> **Information shown**:
○ ○ ○ ○

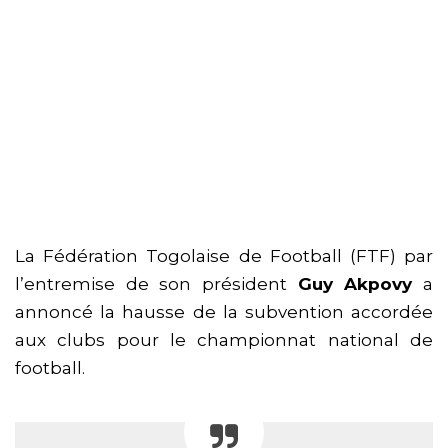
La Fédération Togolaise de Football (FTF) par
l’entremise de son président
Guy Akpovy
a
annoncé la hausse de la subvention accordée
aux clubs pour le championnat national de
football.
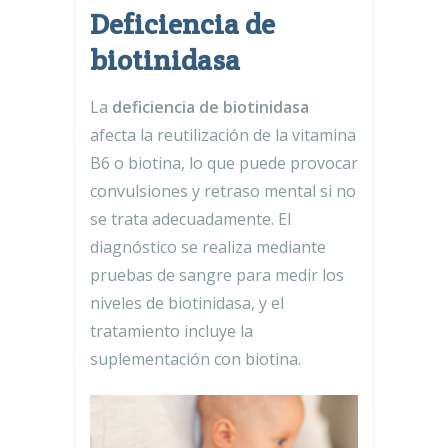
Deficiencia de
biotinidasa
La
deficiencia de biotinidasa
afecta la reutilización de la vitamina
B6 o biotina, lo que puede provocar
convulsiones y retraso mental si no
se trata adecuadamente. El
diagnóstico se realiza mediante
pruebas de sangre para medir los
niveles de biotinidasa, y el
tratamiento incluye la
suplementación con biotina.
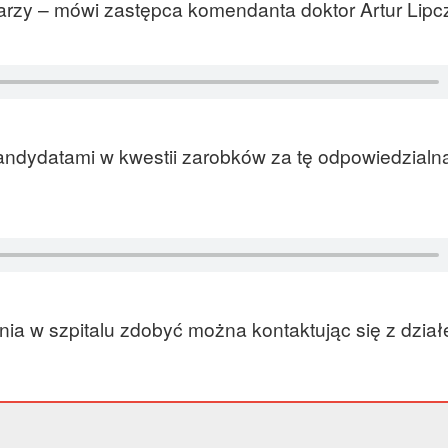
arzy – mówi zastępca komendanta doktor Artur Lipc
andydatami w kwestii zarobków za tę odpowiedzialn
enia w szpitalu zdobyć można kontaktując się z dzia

○ ○ ○ ○

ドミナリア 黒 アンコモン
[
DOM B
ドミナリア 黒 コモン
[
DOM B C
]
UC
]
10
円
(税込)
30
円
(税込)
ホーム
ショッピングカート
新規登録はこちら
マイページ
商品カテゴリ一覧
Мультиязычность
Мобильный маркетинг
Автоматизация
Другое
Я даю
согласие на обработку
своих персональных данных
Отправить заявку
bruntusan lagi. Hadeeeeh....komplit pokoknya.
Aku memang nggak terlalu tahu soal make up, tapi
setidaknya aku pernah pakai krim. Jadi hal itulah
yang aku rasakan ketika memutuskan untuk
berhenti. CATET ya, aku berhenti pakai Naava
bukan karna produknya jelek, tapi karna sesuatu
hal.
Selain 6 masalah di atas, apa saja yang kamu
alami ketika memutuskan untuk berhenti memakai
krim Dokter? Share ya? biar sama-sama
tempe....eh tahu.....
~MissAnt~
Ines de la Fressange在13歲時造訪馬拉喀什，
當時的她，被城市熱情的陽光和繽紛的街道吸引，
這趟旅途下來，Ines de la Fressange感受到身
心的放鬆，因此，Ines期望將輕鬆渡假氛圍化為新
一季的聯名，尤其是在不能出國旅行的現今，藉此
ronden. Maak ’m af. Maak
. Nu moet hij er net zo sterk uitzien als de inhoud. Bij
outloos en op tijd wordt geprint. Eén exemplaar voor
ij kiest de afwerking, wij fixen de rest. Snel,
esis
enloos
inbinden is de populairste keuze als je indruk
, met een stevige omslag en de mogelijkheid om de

○ ○ ○ ○

> **What is needed**: In the entries above, find the line holding "berhenti. CATET ya, aku berhenti pakai Naava" and the line holding "mogelijkheid om de"; print both of them and every line between, exactly, and nothing else.

> **Response**:
berhenti. CATET ya, aku berhenti pakai Naava
bukan karna produknya jelek, tapi karna sesuatu
hal.
Selain 6 masalah di atas, apa saja yang kamu
alami ketika memutuskan untuk berhenti memakai
krim Dokter? Share ya? biar sama-sama
tempe....eh tahu.....
~MissAnt~
Ines de la Fressange在13歲時造訪馬拉喀什，
當時的她，被城市熱情的陽光和繽紛的街道吸引，
這趟旅途下來，Ines de la Fressange感受到身
心的放鬆，因此，Ines期望將輕鬆渡假氛圍化為新
一季的聯名，尤其是在不能出國旅行的現今，藉此
ronden. Maak ’m af. Maak
. Nu moet hij er net zo sterk uitzien als de inhoud. Bij
outloos en op tijd wordt geprint. Eén exemplaar voor
ij kiest de afwerking, wij fixen de rest. Snel,
esis
enloos
inbinden is de populairste keuze als je indruk
, met een stevige omslag en de mogelijkheid om de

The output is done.